Directions for this task:
Retype each entry exactly as written, and keep the pictures out of the copy.

Transcribed page contents:
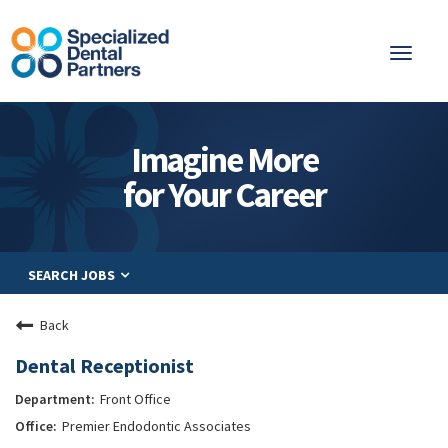
Toggl
naviga
About
Imagine More
Integrated Care
for Your Career
Partnership
Careers
SEARCH JOBS
Residents
Be a Partner
Back
Explore Careers
Dental Receptionist
Front Office
Premier Endodontic Associates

Your solution:
Toggl
naviga
About
Imagine More
Integrated Care
for Your Career
Partnership
Careers
SEARCH JOBS
Residents
Be a Partner
Back
Explore Careers
Dental Receptionist
Front Office
Premier Endodontic Associates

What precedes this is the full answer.